## [WHAT THIS TASK INVOLVES]
Retype word for word the stretch of entries below from the line that has "madrid@utopicus.es" through the line that has "Nearly every Subaru", and omit the pictures.

(Stored items from a collection)
——

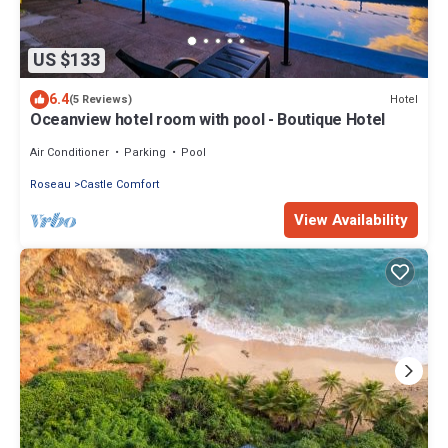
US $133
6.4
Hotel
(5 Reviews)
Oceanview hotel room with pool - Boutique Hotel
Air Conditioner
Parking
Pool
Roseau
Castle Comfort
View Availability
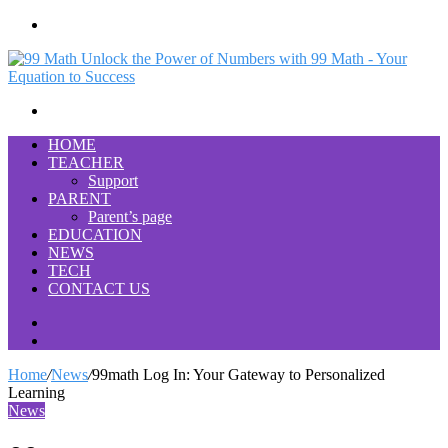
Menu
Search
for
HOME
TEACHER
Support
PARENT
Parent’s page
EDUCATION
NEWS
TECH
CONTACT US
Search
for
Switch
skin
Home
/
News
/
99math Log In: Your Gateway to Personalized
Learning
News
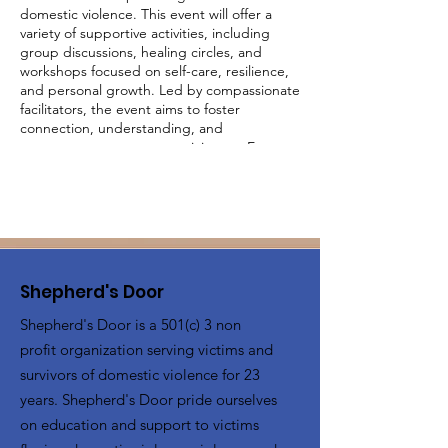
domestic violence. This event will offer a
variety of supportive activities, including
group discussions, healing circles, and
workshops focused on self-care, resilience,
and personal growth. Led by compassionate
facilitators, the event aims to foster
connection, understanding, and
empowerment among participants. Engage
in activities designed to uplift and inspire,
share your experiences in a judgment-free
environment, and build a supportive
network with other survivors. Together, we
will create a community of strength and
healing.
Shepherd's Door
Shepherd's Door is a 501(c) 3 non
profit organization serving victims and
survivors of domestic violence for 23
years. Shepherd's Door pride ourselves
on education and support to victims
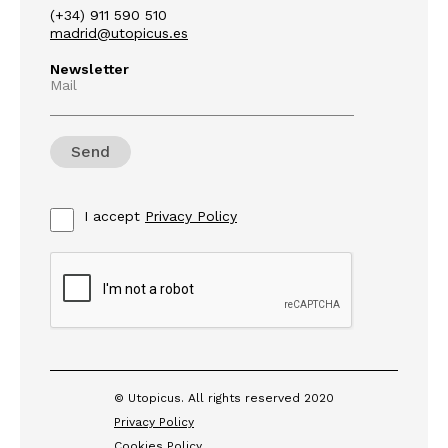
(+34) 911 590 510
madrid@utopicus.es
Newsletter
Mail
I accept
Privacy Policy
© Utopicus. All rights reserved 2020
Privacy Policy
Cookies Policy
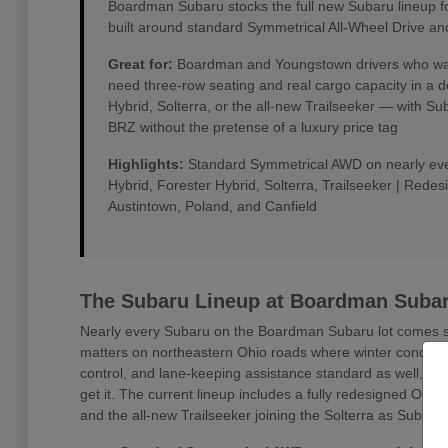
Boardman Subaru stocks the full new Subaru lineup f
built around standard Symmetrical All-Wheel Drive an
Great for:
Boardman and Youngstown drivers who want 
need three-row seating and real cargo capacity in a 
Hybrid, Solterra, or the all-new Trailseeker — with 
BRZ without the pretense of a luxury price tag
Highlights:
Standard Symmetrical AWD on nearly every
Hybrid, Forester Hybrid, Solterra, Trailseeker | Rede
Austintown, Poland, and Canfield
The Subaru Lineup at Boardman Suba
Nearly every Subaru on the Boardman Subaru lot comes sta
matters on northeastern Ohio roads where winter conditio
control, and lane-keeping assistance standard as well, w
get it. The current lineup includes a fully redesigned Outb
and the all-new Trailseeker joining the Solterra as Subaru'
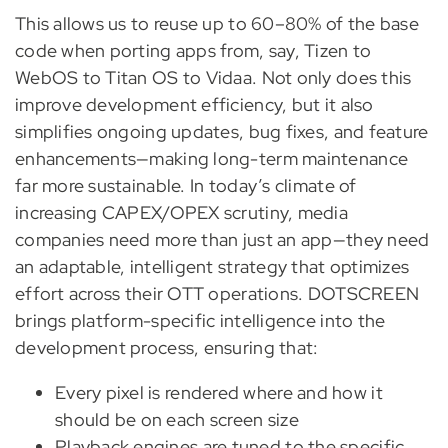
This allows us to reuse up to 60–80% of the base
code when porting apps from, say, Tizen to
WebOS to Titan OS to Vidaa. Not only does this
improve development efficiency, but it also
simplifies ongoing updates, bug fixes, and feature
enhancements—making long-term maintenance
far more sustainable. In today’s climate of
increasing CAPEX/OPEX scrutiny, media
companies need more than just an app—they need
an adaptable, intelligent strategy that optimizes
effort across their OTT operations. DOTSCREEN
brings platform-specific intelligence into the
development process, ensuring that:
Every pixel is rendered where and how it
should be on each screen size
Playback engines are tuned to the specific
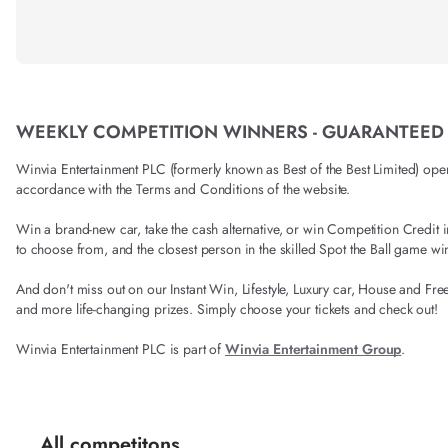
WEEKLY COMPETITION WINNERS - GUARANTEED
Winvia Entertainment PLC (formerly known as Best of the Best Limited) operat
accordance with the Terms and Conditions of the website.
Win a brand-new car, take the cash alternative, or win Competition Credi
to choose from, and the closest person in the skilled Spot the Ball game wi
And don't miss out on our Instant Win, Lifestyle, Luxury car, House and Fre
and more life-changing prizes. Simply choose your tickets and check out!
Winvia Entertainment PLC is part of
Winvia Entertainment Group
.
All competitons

——

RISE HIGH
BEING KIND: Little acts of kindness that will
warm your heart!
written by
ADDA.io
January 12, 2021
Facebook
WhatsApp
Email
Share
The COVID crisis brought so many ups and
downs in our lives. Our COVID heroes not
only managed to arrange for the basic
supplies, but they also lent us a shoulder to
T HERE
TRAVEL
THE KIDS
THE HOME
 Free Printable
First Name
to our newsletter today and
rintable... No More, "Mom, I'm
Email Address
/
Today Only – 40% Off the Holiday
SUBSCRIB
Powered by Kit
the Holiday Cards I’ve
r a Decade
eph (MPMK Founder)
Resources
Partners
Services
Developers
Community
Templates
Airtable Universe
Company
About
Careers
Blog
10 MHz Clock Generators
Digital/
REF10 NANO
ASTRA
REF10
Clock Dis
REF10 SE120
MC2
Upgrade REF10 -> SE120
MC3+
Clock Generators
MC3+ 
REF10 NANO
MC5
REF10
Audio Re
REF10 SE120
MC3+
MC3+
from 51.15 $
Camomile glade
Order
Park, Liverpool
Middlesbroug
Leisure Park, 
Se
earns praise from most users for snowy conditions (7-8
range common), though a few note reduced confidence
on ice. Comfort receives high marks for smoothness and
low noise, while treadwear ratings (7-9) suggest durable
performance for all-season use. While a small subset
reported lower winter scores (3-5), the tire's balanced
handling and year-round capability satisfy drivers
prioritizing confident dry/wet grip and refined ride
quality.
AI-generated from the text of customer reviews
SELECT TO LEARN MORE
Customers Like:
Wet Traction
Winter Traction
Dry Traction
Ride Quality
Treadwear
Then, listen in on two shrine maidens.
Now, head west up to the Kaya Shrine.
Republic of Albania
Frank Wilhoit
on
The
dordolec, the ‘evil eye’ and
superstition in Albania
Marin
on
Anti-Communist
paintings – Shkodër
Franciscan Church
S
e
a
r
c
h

——

## [SOLUTION]
madrid@utopicus.es
Newsletter
Mail
I accept
Privacy Policy
© Utopicus. All rights reserved 2020
Privacy Policy
Cookies Policy
Boardman Subaru stocks the full new Subaru lineup f
built around standard Symmetrical All-Wheel Drive an
Great for:
Boardman and Youngstown drivers who want 
need three-row seating and real cargo capacity in a 
Hybrid, Solterra, or the all-new Trailseeker — with 
BRZ without the pretense of a luxury price tag
Highlights:
Standard Symmetrical AWD on nearly every
Hybrid, Forester Hybrid, Solterra, Trailseeker | Rede
Austintown, Poland, and Canfield
The Subaru Lineup at Boardman Suba
Nearly every Subaru on the Boardman Subaru lot comes sta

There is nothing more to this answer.